### Task brief
Copy the listing below exactly. Pictures stay out of it.

### Data extract
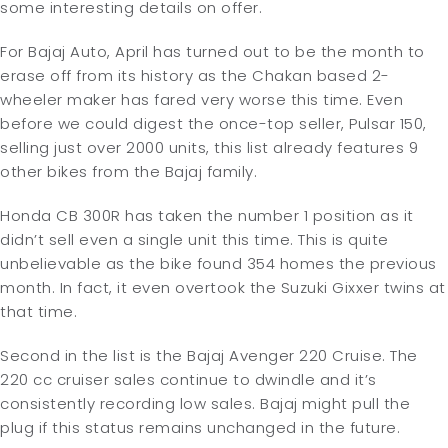
some interesting details on offer.
For Bajaj Auto, April has turned out to be the month to
erase off from its history as the Chakan based 2-
wheeler maker has fared very worse this time. Even
before we could digest the once-top seller, Pulsar 150,
selling just over 2000 units, this list already features 9
other bikes from the Bajaj family.
Honda CB 300R has taken the number 1 position as it
didn’t sell even a single unit this time. This is quite
unbelievable as the bike found 354 homes the previous
month. In fact, it even overtook the Suzuki Gixxer twins at
that time.
Second in the list is the Bajaj Avenger 220 Cruise. The
220 cc cruiser sales continue to dwindle and it’s
consistently recording low sales. Bajaj might pull the
plug if this status remains unchanged in the future.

### Finished task
some interesting details on offer.
For Bajaj Auto, April has turned out to be the month to
erase off from its history as the Chakan based 2-
wheeler maker has fared very worse this time. Even
before we could digest the once-top seller, Pulsar 150,
selling just over 2000 units, this list already features 9
other bikes from the Bajaj family.
Honda CB 300R has taken the number 1 position as it
didn’t sell even a single unit this time. This is quite
unbelievable as the bike found 354 homes the previous
month. In fact, it even overtook the Suzuki Gixxer twins at
that time.
Second in the list is the Bajaj Avenger 220 Cruise. The
220 cc cruiser sales continue to dwindle and it’s
consistently recording low sales. Bajaj might pull the
plug if this status remains unchanged in the future.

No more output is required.